Oakland city auditor: ‘Disjointed’ work led to blown deadline, loss of potential $15.6 million grant to combat organized retail theft

Oakland city auditor: ‘Disjointed’ work led to blown deadline, loss of potential $15.6 million grant to combat organized retail theft

The Oakland city auditor blasted Mayor Sheng Thao’s administration and Oakland Police Department leaders this week for their collective failure to apply for a grant that could have netted the city $15.6 million to combat organized retail thefts.

Calling their work “disjointed” and a “missed opportunity,” the auditor spread blame throughout the city’s government for the blown deadline that kept the city from receiving a share of the $267 million offered by the state. As a result, the auditor recommended the city adopt a policy that would help leaders in different city departments better coordinate their efforts to receive grants in the future.

“To assign blame for missing the application deadline on an administrative or technical failure overlooks deeper organizational problems with this particular grant application process,” read Acting City Auditor Michael C. Houston’s report, which was dated Tuesday.

The report comes in the wake of a blown July 2023 deadline to submit an application to the Board of State and Community Corrections, which sought to hand out millions of dollars to 34 police departments, seven sheriff’s offices and 13 district attorney’s offices for theft prevention. The money was meant to help police and prosecutors target a slew of crimes, including catalytic car thefts. It also would help go after burglary teams targeting retail outlets, and car thieves cruising neighborhoods to steal vehicles.

Last year, in the days after the blown deadline, city officials called the lapse “unacceptable” and vowed to make changes to prevent it from happening again.

This week, however, the auditor pilloried the city for its dearth of organizational leadership, its lack of project management and the absence of any grant management policy for the failure.

Even though the city knew for 73 days of the grant’s existence, its staff members weren’t fully engaged in applying for it until 16 days before it was due, according to the report. The auditor consistently blamed “a lack of communication and coordination” among city staff for that late notice, as well as for ultimately failing to submit the application within that roughly two-week span.

While some police lieutenants worked on the application, a member of the city’s Economic and Workforce Development Department separately reached out to a member of the city’s business community to discuss the idea of applying for the grant — all without first coordinating with police. Not until two weeks later did the economic and workforce development employee contact the police department to find out if they were aware of the grant.

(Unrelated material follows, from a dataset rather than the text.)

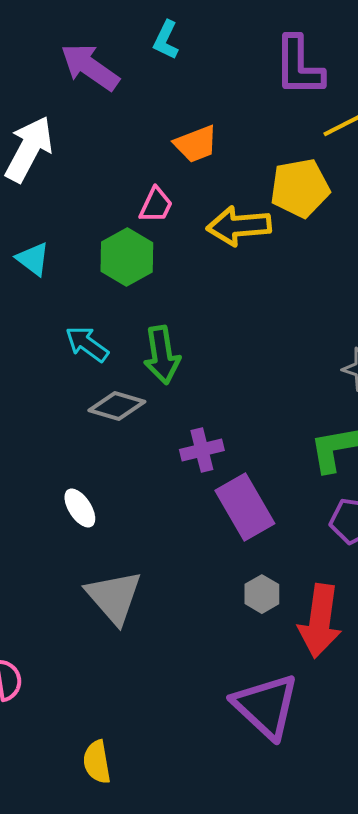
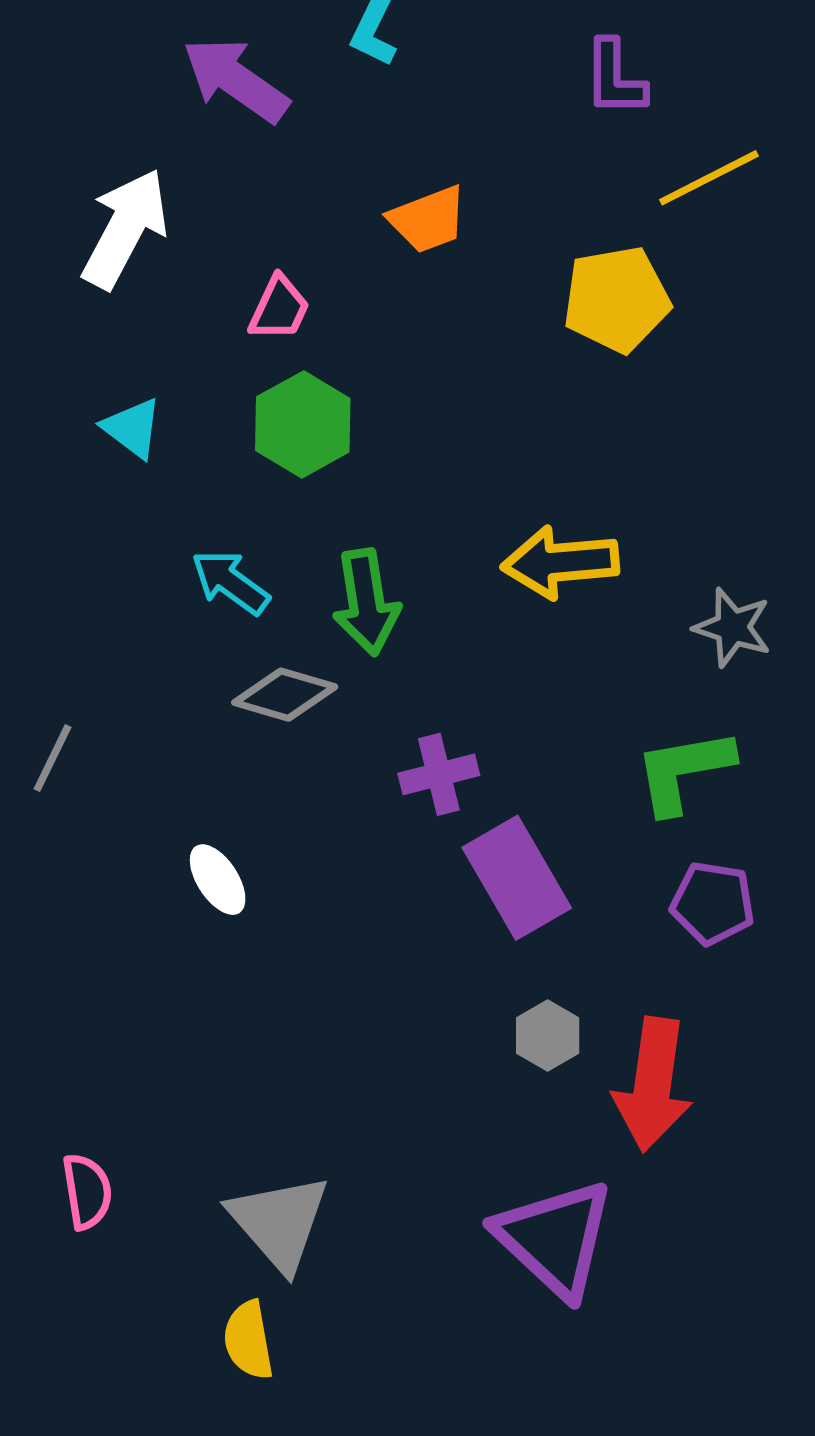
purple L-shape: (299, 66) -> (615, 78), size x0.7
pink trapezoid: (156, 205) -> (279, 308), moved
yellow arrow: (239, 226) -> (560, 562), moved
gray triangle: (114, 597) -> (279, 1222), moved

As recently as 11 days before the grant proposal was due, city and police department staff members were emailing back and forth about new proposals. And less than an hour before the 5 p.m. deadline on July 7 to submit the application, different staff members were still trying to submit documents for the application — several of which were not uploaded successfully, the report said.

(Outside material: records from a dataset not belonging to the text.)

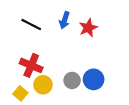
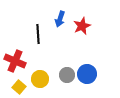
black line: (31, 25) -> (38, 34), moved, turned 60
red cross: (31, 65) -> (15, 61), moved

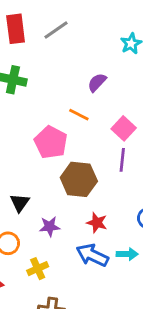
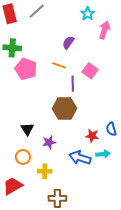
pink pentagon: (51, 142) -> (26, 69), moved
purple line: (122, 160) -> (73, 84), moved
red star: (97, 223) -> (92, 136), moved
yellow cross: (38, 269) -> (45, 171), turned 32

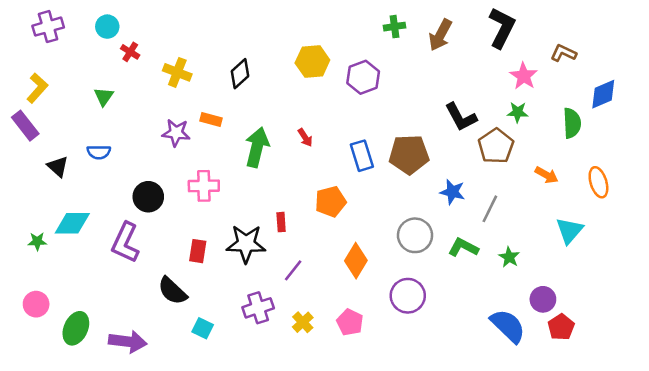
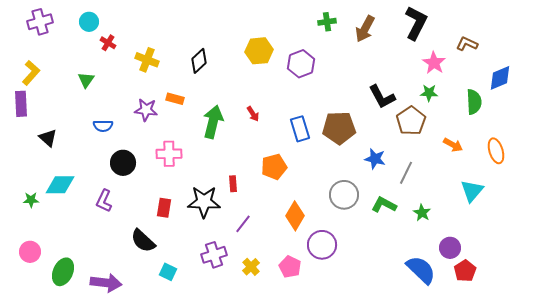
purple rectangle: (25, 126) -> (21, 104), turned 35
blue semicircle: (99, 152) -> (103, 126), moved
purple L-shape: (125, 243) -> (104, 201), size x0.7
purple circle: (408, 296) -> (322, 245), moved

Ultimately, the auditor laid blame on the city’s leaders for the breakdown.

The mayor, for example, “could have directed or communicated to the City Administrator the importance of applying” for the grant, as well as whether to involve other departments. That’s particularly true, because such projects “need direction from the highest level” of the city’s leadership, the auditor concluded.

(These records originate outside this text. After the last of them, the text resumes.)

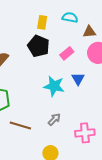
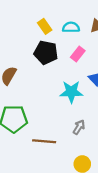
cyan semicircle: (70, 17) -> (71, 27), moved
yellow rectangle: (42, 22) -> (45, 26), turned -32

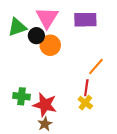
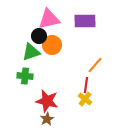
pink triangle: (47, 18) -> (49, 19), turned 45
green triangle: (17, 27) -> (31, 52), moved
green cross: (21, 96) -> (25, 76), moved

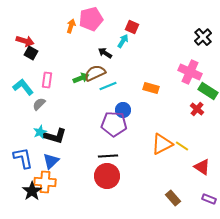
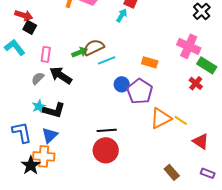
black arrow: (105, 53) -> (61, 75), moved, size x1.6
cyan L-shape: (23, 87) -> (15, 47), moved
purple pentagon: (114, 124) -> (140, 91), moved, turned 30

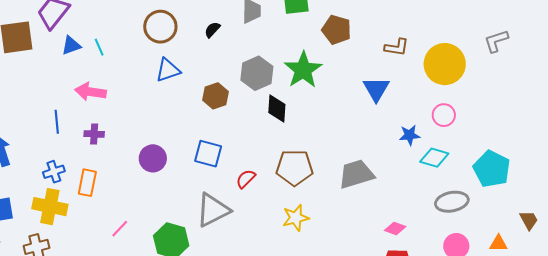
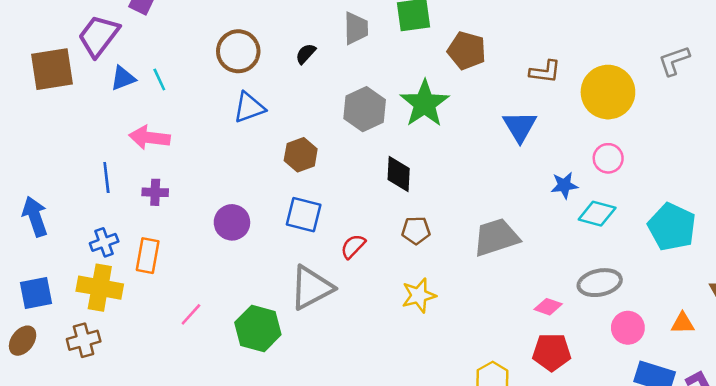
brown hexagon: (215, 96) -> (301, 155), moved
black diamond: (277, 108) -> (399, 174), moved
brown pentagon: (295, 168) -> (416, 230), size x0.6
gray ellipse: (452, 202) -> (600, 283), moved

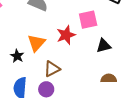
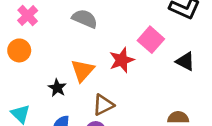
pink square: (88, 20) -> (151, 40), turned -36
black triangle: (104, 46) -> (185, 61), moved, turned 42

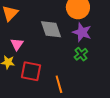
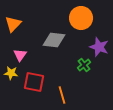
gray diamond: (51, 29) -> (54, 40), turned -65
purple star: (82, 32) -> (99, 47), moved

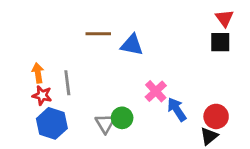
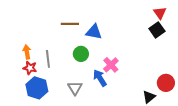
black square: (220, 42) -> (157, 30), turned -35
blue arrow: (177, 109) -> (100, 78), moved
red circle: (216, 116) -> (166, 83), moved
green circle: (122, 118) -> (81, 54), moved

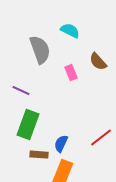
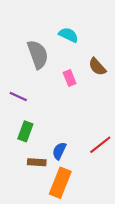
green rectangle: (28, 125) -> (25, 131), size x0.7

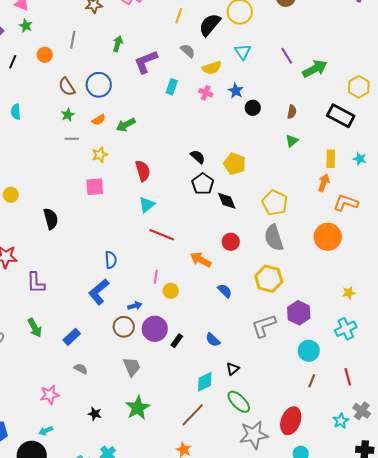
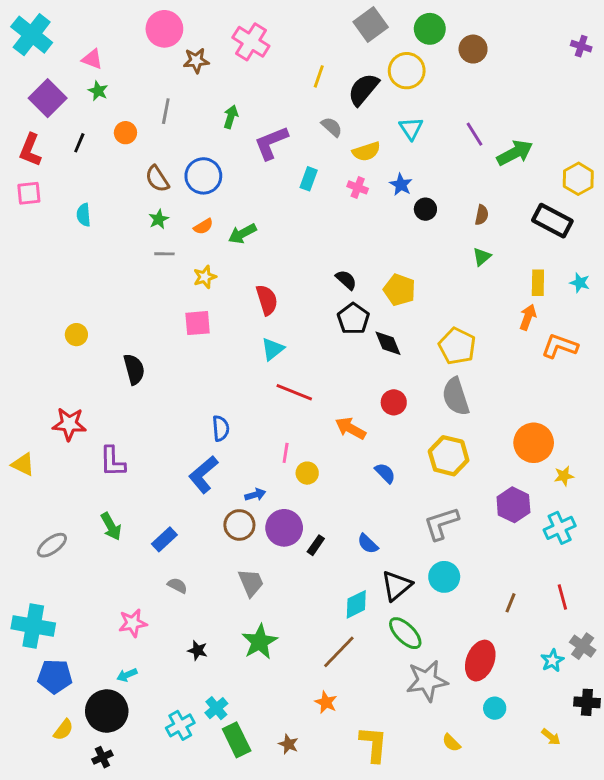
orange circle: (328, 237) -> (534, 443), moved
purple hexagon: (299, 313) -> (513, 505), moved
cyan circle: (309, 351) -> (444, 577), moved
black triangle: (233, 369) -> (397, 586), size x1.6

Yet Oakland Police Department leaders also could have done more to ensure the grant was successfully submitted, especially since Oakland interim’s police chief, Darren Allison, appeared to take responsibility for pursuing the grant shortly after the city learned of its existence.

Complicating matters was the fact that several city agencies connected to the grant application were being overseen by interim leaders at the time the city had learned of the grant, including the city’s administrator, its police chief and the director of its Economic and Workforce Development Department.

Critically, there was no project manager appointed to help shepherd the project along, the auditor’s report found, leading to “multiple parties trying to upload different sections of the application, and the ultimate failure to submit the application.”

Houston, the auditor, noted that the city has since hired a grants coordinator who is dedicated to public safety grants, as well as obtaining grant management software.

However, Houston wrote that the city also needed to adopt a policy that could “help form stronger organizational leadership, dedicated project management and improved coordination and communication for grants.”

An after-hours message left by this newspaper with the Oakland Police Department was not immediately returned.

In a statement, Francis Zamora, a spokesperson for Thao, said the mayor has taken several steps since the blown grant application deadline, including implementing a public safety strategy and putting in place an “improved” process for managing grants. Both those efforts have started to show results, Zamora added.

“Mayor Thao took responsibility for this missed opportunity in her State of the City address last October, stating ‘The buck stops with me,’” the statement said.